全員を見事クリアできれば、おかあさんを元どおりにしてあげると。
(バカバカしい話。やっぱこのひと、あたまヘンだ、きれいなのに)
「あー、そんなこと、いっていいわけ?わたしは、溺れる者の、ワラ、よ。九死に一生の、一生、よ。ステアウェイトゥヘブンよ」
(天国は困るんですけど、、、)
でも、フシギな人だ。
たしかにぼくは、人生の荒海に溺れそうだ。
イレてもいいが、ダシちゃダメってこと、さすがにドーテーくん(自虐)にはそれがどんなことかわからないけど、まあ、これまで、セックスしなくてもダイジョーブだったんだから、ダイジョーブでしょ。

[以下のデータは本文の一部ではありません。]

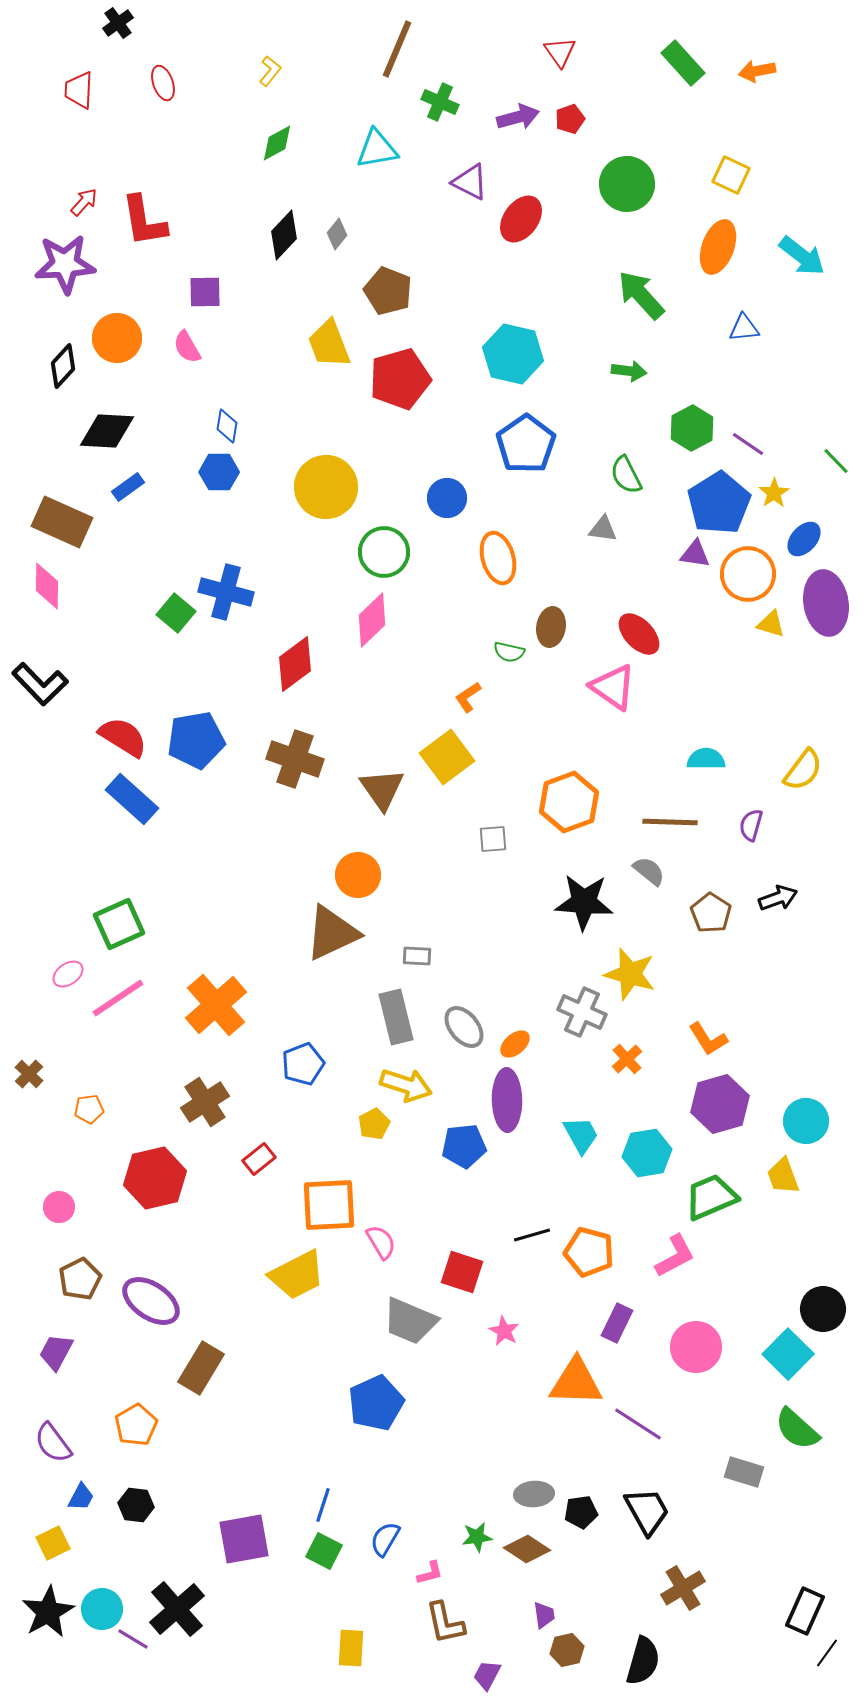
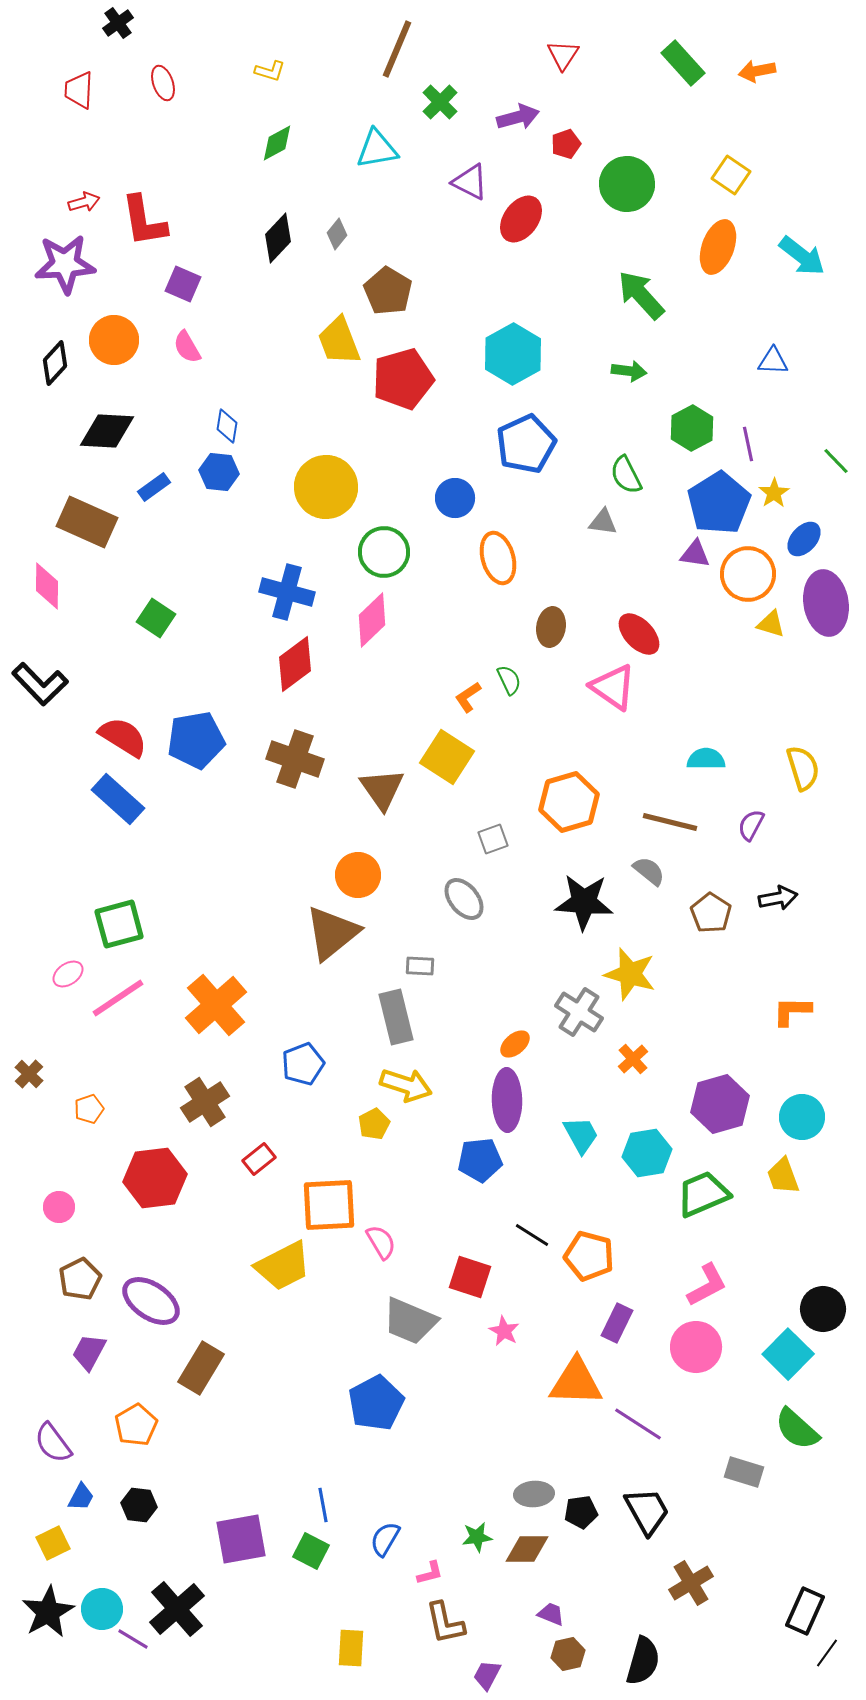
red triangle at (560, 52): moved 3 px right, 3 px down; rotated 8 degrees clockwise
yellow L-shape at (270, 71): rotated 68 degrees clockwise
green cross at (440, 102): rotated 21 degrees clockwise
red pentagon at (570, 119): moved 4 px left, 25 px down
yellow square at (731, 175): rotated 9 degrees clockwise
red arrow at (84, 202): rotated 32 degrees clockwise
black diamond at (284, 235): moved 6 px left, 3 px down
brown pentagon at (388, 291): rotated 9 degrees clockwise
purple square at (205, 292): moved 22 px left, 8 px up; rotated 24 degrees clockwise
blue triangle at (744, 328): moved 29 px right, 33 px down; rotated 8 degrees clockwise
orange circle at (117, 338): moved 3 px left, 2 px down
yellow trapezoid at (329, 344): moved 10 px right, 3 px up
cyan hexagon at (513, 354): rotated 18 degrees clockwise
black diamond at (63, 366): moved 8 px left, 3 px up
red pentagon at (400, 379): moved 3 px right
blue pentagon at (526, 444): rotated 10 degrees clockwise
purple line at (748, 444): rotated 44 degrees clockwise
blue hexagon at (219, 472): rotated 6 degrees clockwise
blue rectangle at (128, 487): moved 26 px right
blue circle at (447, 498): moved 8 px right
brown rectangle at (62, 522): moved 25 px right
gray triangle at (603, 529): moved 7 px up
blue cross at (226, 592): moved 61 px right
green square at (176, 613): moved 20 px left, 5 px down; rotated 6 degrees counterclockwise
green semicircle at (509, 652): moved 28 px down; rotated 128 degrees counterclockwise
yellow square at (447, 757): rotated 20 degrees counterclockwise
yellow semicircle at (803, 770): moved 2 px up; rotated 54 degrees counterclockwise
blue rectangle at (132, 799): moved 14 px left
orange hexagon at (569, 802): rotated 4 degrees clockwise
brown line at (670, 822): rotated 12 degrees clockwise
purple semicircle at (751, 825): rotated 12 degrees clockwise
gray square at (493, 839): rotated 16 degrees counterclockwise
black arrow at (778, 898): rotated 9 degrees clockwise
green square at (119, 924): rotated 9 degrees clockwise
brown triangle at (332, 933): rotated 14 degrees counterclockwise
gray rectangle at (417, 956): moved 3 px right, 10 px down
gray cross at (582, 1012): moved 3 px left; rotated 9 degrees clockwise
gray ellipse at (464, 1027): moved 128 px up
orange L-shape at (708, 1039): moved 84 px right, 28 px up; rotated 123 degrees clockwise
orange cross at (627, 1059): moved 6 px right
orange pentagon at (89, 1109): rotated 12 degrees counterclockwise
cyan circle at (806, 1121): moved 4 px left, 4 px up
blue pentagon at (464, 1146): moved 16 px right, 14 px down
red hexagon at (155, 1178): rotated 6 degrees clockwise
green trapezoid at (711, 1197): moved 8 px left, 3 px up
black line at (532, 1235): rotated 48 degrees clockwise
orange pentagon at (589, 1252): moved 4 px down
pink L-shape at (675, 1256): moved 32 px right, 29 px down
red square at (462, 1272): moved 8 px right, 5 px down
yellow trapezoid at (297, 1275): moved 14 px left, 9 px up
purple trapezoid at (56, 1352): moved 33 px right
blue pentagon at (376, 1403): rotated 4 degrees counterclockwise
black hexagon at (136, 1505): moved 3 px right
blue line at (323, 1505): rotated 28 degrees counterclockwise
purple square at (244, 1539): moved 3 px left
brown diamond at (527, 1549): rotated 33 degrees counterclockwise
green square at (324, 1551): moved 13 px left
brown cross at (683, 1588): moved 8 px right, 5 px up
purple trapezoid at (544, 1615): moved 7 px right, 1 px up; rotated 60 degrees counterclockwise
brown hexagon at (567, 1650): moved 1 px right, 4 px down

「・・・とか、キミ、思ったでしょう。キミ!キミ!キミ!ア・マ・イ・ヨ!それがどれだけの苦行か、ヒントくらいあげなければいけないようね」
いい終わらないうちに、彼女はぼくの手をひき、真夜中の境内の奥へ奥へと入って行き、そして、一本の太い木にしばりつけるように、ぼくの背中を押しつけた。
ダシンン!
や否や、ぼくの胸にEカップ以上(推定)をむにゅっとこすりつけながら、ジーンズのフロントのボタンを、テテテテテテと秒速ではずして、長い指を中へすべりこませて、ストライプのトランクスの上から、ぼくのアレをタマごとぐむっとにぎりしめて、ぐりんぐりんとクルミのようにもてあそぶ。
流れるような匠の技。0コンマ1の継ぎ目もない。
(あ、あ、あ、おっきくなってきた)
いつの間にかうっとり閉じていた目を開けると、
あれ・・・おねーさんがいない。
と、思ったらー下だ!一瞬のうちに彼女のくちびるはぼくのアレをほおばっていた。
秒殺。
・・・やばい・・・きもちいいいいいいいいいいいいいいいいい。